After suffering through a sodden May and June, Auckland enjoyed one of its driest Julys ever, while much of the rest of the country basked in record-high winter temperatures.
With just 32mm - 24 per cent of the month's typical rainfall - falling, last month was the second-driest July in Auckland since records began, Niwa's monthly climate summary revealed.
Auckland's last significant rainfall came between June 16 and 20, when 68mm fell. However, the heavy rains that fell in May and June, which were between 120 and 200 per cent above average, coupled with a low evaporation rate, meant soil moisture levels remained stable, Niwa said.
Weatherwatch.co.nz head analyst Philip Duncan said high pressure had knocked away a lot of the rain-making systems bound for Auckland and that pattern meant the area could again be vulnerable to drought.
"Some of the farmers that we talk to have told us their water tables were quite low," Mr Duncan said. "It's a real concern after the drought that we just had to have a dry end of winter before spring, which is typically windy, warmer and drier."
While rain was forecast for the coming weekend, the tropical low bringing it was similar to the one that passed over the weekend without bringing rain to Auckland.
"My feeling is that September's weather pattern has already arrived. We've already got the spring westerlies, which is unusual in August but it does happen sometimes. It doesn't rule out the chance of another snow storm, but the overall trend is certainly looking warm."
Niwa's principal scientist, Dr Andrew Tait, said the warmer than usual weather was expected to continue for the next three months.

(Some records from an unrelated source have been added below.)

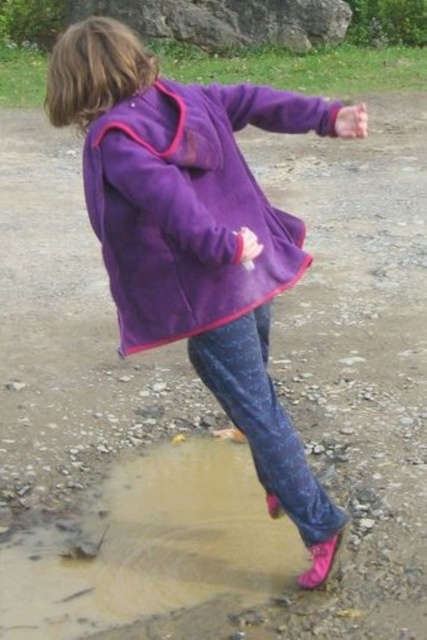 Is purple fleece jacket at center in front of smooth gray rock at upper center?

Yes, purple fleece jacket at center is in front of smooth gray rock at upper center.

Who is more distant from viewer, (260,269) or (227,13)?

The point (227,13) is more distant.

At what (x,y) coordinates should I click in order to perform the action: click on purple fleece jacket at center. Please return your answer as a coordinate pair (x, y). Looking at the image, I should click on pos(190,205). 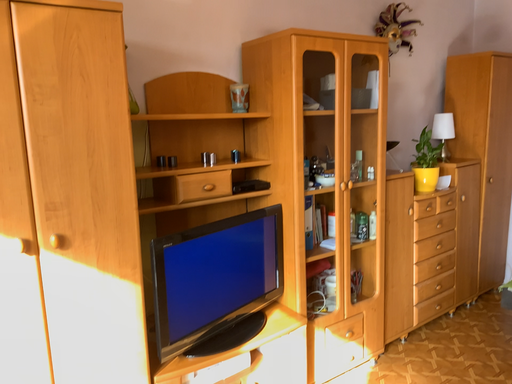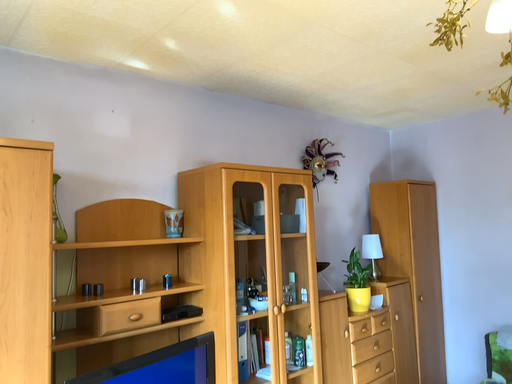 Question: Which way did the camera rotate in the video?

Choices:
 (A) rotated left
 (B) rotated right

Answer: (B) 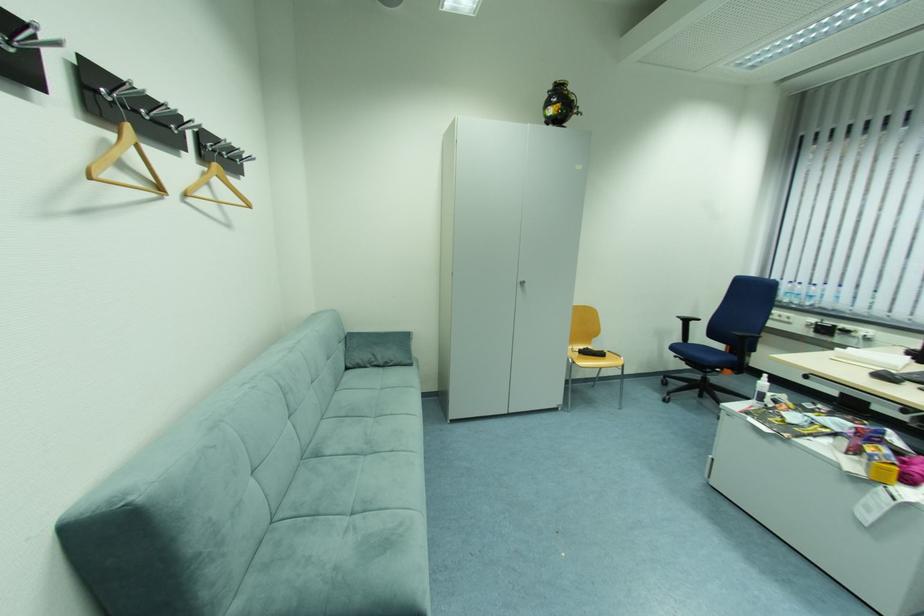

"If you were a betting person you'd say we're probably in for more of the same."
The anticyclones that caused Auckland's settled winter weather also affected the South Island, with predominant northerly winds resulting in record high temperatures.

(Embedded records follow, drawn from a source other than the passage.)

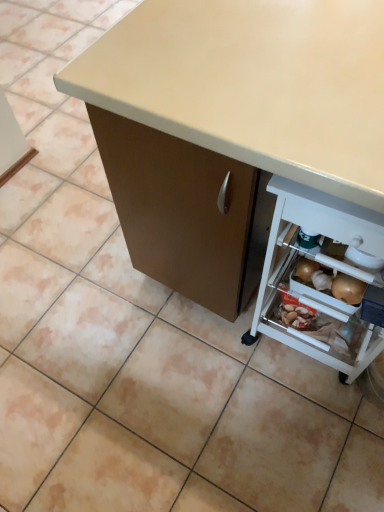 You are a GUI agent. You are given a task and a screenshot of the screen. Output one action in this format:
    pyautogui.click(x=<x>, y=<y>)
    Task: Click on the vacant space situated on the left part of matte beige desk at center
    The height and width of the screenshot is (512, 384).
    Given the screenshot: What is the action you would take?
    pyautogui.click(x=82, y=309) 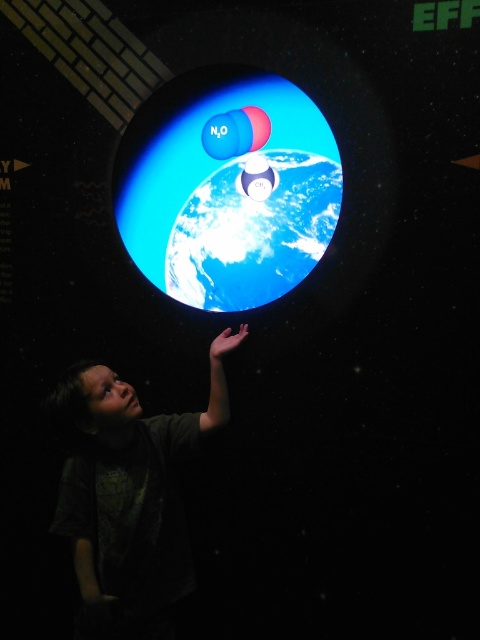 Is blue glossy sphere at center to the right of dark gray shirt at lower left from the viewer's perspective?

Indeed, blue glossy sphere at center is positioned on the right side of dark gray shirt at lower left.

Is blue glossy sphere at center bigger than dark gray shirt at lower left?

Incorrect, blue glossy sphere at center is not larger than dark gray shirt at lower left.

The image size is (480, 640). I want to click on blue glossy sphere at center, so click(228, 189).

At what (x,y) coordinates should I click in order to perform the action: click on blue glossy sphere at center. Please return your answer as a coordinate pair (x, y). The width and height of the screenshot is (480, 640). Looking at the image, I should click on (228, 189). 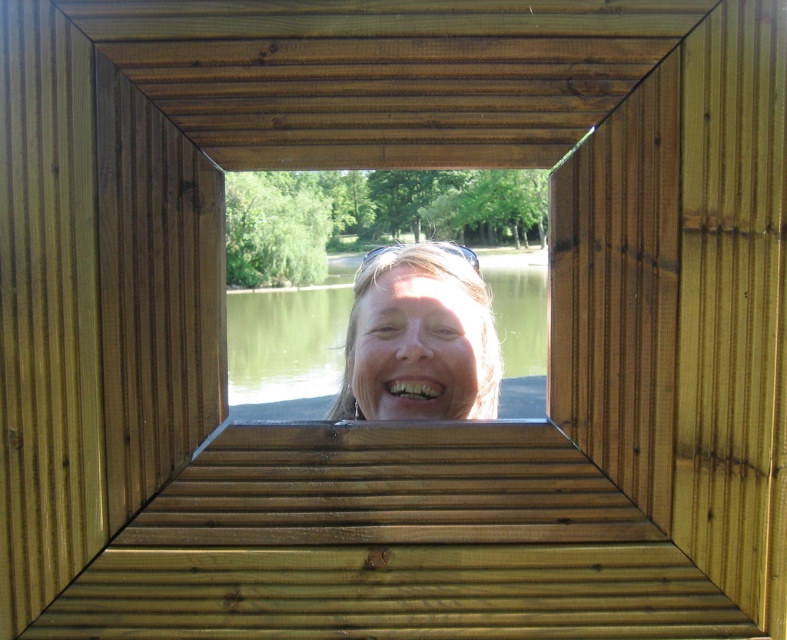 How far apart are green water at center and matte skin face at center?

They are 5.93 inches apart.

Between green water at center and matte skin face at center, which one has more height?

With more height is green water at center.

Image resolution: width=787 pixels, height=640 pixels. What do you see at coordinates (285, 352) in the screenshot? I see `green water at center` at bounding box center [285, 352].

The height and width of the screenshot is (640, 787). In order to click on green water at center in this screenshot , I will do `click(285, 352)`.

"There's been an unbelievable amount of records or near-records," Dr Tait said. "The anti-cyclones have been over the North Island and top half of the South Island, which has led to these really warm temperatures over the lower part of the South Island as well."
Big demand for winter water
Water trucks in tank-water-dependent eastern suburbs Beachlands and Maraetai have been running flat out thanks to the unseasonal dry spell.

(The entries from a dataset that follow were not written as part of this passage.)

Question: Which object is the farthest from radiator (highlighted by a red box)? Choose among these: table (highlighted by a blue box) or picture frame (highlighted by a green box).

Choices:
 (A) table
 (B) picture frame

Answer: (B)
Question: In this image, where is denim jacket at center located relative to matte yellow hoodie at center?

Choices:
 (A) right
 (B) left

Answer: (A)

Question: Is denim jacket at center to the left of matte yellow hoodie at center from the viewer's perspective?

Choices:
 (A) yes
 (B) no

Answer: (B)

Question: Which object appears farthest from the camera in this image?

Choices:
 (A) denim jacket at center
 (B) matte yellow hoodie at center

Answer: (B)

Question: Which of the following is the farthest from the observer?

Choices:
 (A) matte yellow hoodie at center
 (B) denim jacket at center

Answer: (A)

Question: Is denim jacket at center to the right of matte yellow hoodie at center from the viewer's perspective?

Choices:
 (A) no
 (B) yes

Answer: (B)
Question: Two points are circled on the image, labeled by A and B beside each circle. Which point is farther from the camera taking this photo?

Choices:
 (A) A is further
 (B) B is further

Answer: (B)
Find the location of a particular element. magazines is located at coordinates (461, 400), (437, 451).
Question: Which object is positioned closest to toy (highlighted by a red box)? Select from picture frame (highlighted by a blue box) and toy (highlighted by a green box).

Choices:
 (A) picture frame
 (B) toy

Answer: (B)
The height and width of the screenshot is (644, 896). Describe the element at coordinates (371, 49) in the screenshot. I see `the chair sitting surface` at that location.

Colleen Patchett of Maraetai Blue Water said the company had been making 10 deliveries a day, many of them to households caught out by the record dry spell and completely out of water. "We are running like summer months at the moment," Mrs Patchett said. "We have been flat out for days now."
Beachlands resident Duan Fowell bought a tanker of water on Friday, the first time in eight years the family of five has been forced to buy water during the winter. At this time of year he was more used to worrying about flooding on his front lawn than his water tank running dry, Mr Fowell said.
"I'd much rather have a nice, sunny winter and buy a little bit of water than have a wet winter," he said.
However, the present dry spell highlighted the problem of a suburb just 45 minutes' drive from Auckland's CBD being reliant on water tankers. The closest filling station to Beachlands had recently closed and the price of water deliveries had risen significantly.